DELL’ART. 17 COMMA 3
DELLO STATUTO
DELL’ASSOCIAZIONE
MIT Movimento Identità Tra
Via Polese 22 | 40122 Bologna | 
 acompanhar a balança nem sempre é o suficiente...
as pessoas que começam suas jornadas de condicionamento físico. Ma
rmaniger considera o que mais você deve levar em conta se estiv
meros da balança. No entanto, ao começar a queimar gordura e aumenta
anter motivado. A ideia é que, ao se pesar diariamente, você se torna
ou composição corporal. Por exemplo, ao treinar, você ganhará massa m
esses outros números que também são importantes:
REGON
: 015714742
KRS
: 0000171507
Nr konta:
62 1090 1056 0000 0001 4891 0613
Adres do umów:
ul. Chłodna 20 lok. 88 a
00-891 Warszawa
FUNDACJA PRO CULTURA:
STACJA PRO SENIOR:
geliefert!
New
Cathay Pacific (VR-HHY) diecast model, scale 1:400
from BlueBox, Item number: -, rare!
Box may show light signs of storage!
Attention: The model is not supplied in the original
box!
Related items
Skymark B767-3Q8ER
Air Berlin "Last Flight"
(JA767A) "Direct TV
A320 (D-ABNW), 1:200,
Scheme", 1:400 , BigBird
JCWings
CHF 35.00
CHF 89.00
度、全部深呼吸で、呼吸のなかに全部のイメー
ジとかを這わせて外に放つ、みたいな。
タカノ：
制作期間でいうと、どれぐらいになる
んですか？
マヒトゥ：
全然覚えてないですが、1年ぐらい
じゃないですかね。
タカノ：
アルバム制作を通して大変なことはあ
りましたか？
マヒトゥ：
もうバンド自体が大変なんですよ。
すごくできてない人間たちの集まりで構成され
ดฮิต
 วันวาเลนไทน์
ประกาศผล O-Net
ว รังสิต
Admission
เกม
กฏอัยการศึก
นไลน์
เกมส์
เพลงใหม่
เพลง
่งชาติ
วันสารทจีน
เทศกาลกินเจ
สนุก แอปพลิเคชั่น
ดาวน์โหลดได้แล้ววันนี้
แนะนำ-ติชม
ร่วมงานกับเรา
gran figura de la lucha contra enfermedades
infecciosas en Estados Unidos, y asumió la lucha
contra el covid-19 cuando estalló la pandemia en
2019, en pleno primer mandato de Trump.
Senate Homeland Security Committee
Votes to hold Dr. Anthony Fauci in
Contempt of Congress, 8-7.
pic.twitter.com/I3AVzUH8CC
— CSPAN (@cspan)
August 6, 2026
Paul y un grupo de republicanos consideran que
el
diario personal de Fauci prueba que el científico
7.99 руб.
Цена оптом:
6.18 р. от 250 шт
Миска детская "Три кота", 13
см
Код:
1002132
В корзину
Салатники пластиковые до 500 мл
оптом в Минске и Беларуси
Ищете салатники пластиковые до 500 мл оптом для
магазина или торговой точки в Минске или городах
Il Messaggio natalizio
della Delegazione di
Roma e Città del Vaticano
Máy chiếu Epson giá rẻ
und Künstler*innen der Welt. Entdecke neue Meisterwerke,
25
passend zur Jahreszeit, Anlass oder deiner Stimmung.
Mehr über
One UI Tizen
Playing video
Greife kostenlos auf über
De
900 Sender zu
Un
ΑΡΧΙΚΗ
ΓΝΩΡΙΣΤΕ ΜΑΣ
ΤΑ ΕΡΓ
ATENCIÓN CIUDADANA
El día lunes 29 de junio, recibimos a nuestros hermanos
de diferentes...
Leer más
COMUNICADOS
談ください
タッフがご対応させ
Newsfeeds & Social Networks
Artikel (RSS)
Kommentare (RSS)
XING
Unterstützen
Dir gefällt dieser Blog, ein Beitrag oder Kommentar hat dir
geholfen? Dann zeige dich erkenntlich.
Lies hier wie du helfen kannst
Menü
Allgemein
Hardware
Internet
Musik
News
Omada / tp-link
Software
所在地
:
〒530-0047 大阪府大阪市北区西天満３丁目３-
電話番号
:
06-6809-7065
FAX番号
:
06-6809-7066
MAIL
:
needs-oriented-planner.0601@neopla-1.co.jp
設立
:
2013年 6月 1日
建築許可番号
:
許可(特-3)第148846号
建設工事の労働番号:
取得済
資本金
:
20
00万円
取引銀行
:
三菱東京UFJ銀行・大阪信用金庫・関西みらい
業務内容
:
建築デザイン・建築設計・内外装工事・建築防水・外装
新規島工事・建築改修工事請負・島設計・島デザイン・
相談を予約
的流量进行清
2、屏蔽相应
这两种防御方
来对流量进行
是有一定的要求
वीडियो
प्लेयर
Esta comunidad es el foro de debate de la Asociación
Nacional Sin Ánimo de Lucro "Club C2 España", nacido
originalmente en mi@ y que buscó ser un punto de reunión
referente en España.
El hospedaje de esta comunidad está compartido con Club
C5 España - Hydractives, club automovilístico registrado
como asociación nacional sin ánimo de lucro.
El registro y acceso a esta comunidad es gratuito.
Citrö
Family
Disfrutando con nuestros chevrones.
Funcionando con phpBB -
========================
All of the material is to be retyped verbatim.

DELL’ART. 17 COMMA 3
DELLO STATUTO
DELL’ASSOCIAZIONE
MIT Movimento Identità Tra
Via Polese 22 | 40122 Bologna | 
 acompanhar a balança nem sempre é o suficiente...
as pessoas que começam suas jornadas de condicionamento físico. Ma
rmaniger considera o que mais você deve levar em conta se estiv
meros da balança. No entanto, ao começar a queimar gordura e aumenta
anter motivado. A ideia é que, ao se pesar diariamente, você se torna
ou composição corporal. Por exemplo, ao treinar, você ganhará massa m
esses outros números que também são importantes:
REGON
: 015714742
KRS
: 0000171507
Nr konta:
62 1090 1056 0000 0001 4891 0613
Adres do umów:
ul. Chłodna 20 lok. 88 a
00-891 Warszawa
FUNDACJA PRO CULTURA:
STACJA PRO SENIOR:
geliefert!
New
Cathay Pacific (VR-HHY) diecast model, scale 1:400
from BlueBox, Item number: -, rare!
Box may show light signs of storage!
Attention: The model is not supplied in the original
box!
Related items
Skymark B767-3Q8ER
Air Berlin "Last Flight"
(JA767A) "Direct TV
A320 (D-ABNW), 1:200,
Scheme", 1:400 , BigBird
JCWings
CHF 35.00
CHF 89.00
度、全部深呼吸で、呼吸のなかに全部のイメー
ジとかを這わせて外に放つ、みたいな。
タカノ：
制作期間でいうと、どれぐらいになる
んですか？
マヒトゥ：
全然覚えてないですが、1年ぐらい
じゃないですかね。
タカノ：
アルバム制作を通して大変なことはあ
りましたか？
マヒトゥ：
もうバンド自体が大変なんですよ。
すごくできてない人間たちの集まりで構成され
ดฮิต
 วันวาเลนไทน์
ประกาศผล O-Net
ว รังสิต
Admission
เกม
กฏอัยการศึก
นไลน์
เกมส์
เพลงใหม่
เพลง
่งชาติ
วันสารทจีน
เทศกาลกินเจ
สนุก แอปพลิเคชั่น
ดาวน์โหลดได้แล้ววันนี้
แนะนำ-ติชม
ร่วมงานกับเรา
gran figura de la lucha contra enfermedades
infecciosas en Estados Unidos, y asumió la lucha
contra el covid-19 cuando estalló la pandemia en
2019, en pleno primer mandato de Trump.
Senate Homeland Security Committee
Votes to hold Dr. Anthony Fauci in
Contempt of Congress, 8-7.
pic.twitter.com/I3AVzUH8CC
— CSPAN (@cspan)
August 6, 2026
Paul y un grupo de republicanos consideran que
el
diario personal de Fauci prueba que el científico
7.99 руб.
Цена оптом:
6.18 р. от 250 шт
Миска детская "Три кота", 13
см
Код:
1002132
В корзину
Салатники пластиковые до 500 мл
оптом в Минске и Беларуси
Ищете салатники пластиковые до 500 мл оптом для
магазина или торговой точки в Минске или городах
Il Messaggio natalizio
della Delegazione di
Roma e Città del Vaticano
Máy chiếu Epson giá rẻ
und Künstler*innen der Welt. Entdecke neue Meisterwerke,
25
passend zur Jahreszeit, Anlass oder deiner Stimmung.
Mehr über
One UI Tizen
Playing video
Greife kostenlos auf über
De
900 Sender zu
Un
ΑΡΧΙΚΗ
ΓΝΩΡΙΣΤΕ ΜΑΣ
ΤΑ ΕΡΓ
ATENCIÓN CIUDADANA
El día lunes 29 de junio, recibimos a nuestros hermanos
de diferentes...
Leer más
COMUNICADOS
談ください
タッフがご対応させ
Newsfeeds & Social Networks
Artikel (RSS)
Kommentare (RSS)
XING
Unterstützen
Dir gefällt dieser Blog, ein Beitrag oder Kommentar hat dir
geholfen? Dann zeige dich erkenntlich.
Lies hier wie du helfen kannst
Menü
Allgemein
Hardware
Internet
Musik
News
Omada / tp-link
Software
所在地
:
〒530-0047 大阪府大阪市北区西天満３丁目３-
電話番号
:
06-6809-7065
FAX番号
:
06-6809-7066
MAIL
:
needs-oriented-planner.0601@neopla-1.co.jp
設立
:
2013年 6月 1日
建築許可番号
:
許可(特-3)第148846号
建設工事の労働番号:
取得済
資本金
:
20
00万円
取引銀行
:
三菱東京UFJ銀行・大阪信用金庫・関西みらい
業務内容
:
建築デザイン・建築設計・内外装工事・建築防水・外装
新規島工事・建築改修工事請負・島設計・島デザイン・
相談を予約
的流量进行清
2、屏蔽相应
这两种防御方
来对流量进行
是有一定的要求
वीडियो
प्लेयर
Esta comunidad es el foro de debate de la Asociación
Nacional Sin Ánimo de Lucro "Club C2 España", nacido
originalmente en mi@ y que buscó ser un punto de reunión
referente en España.
El hospedaje de esta comunidad está compartido con Club
C5 España - Hydractives, club automovilístico registrado
como asociación nacional sin ánimo de lucro.
El registro y acceso a esta comunidad es gratuito.
Citrö
Family
Disfrutando con nuestros chevrones.
Funcionando con phpBB -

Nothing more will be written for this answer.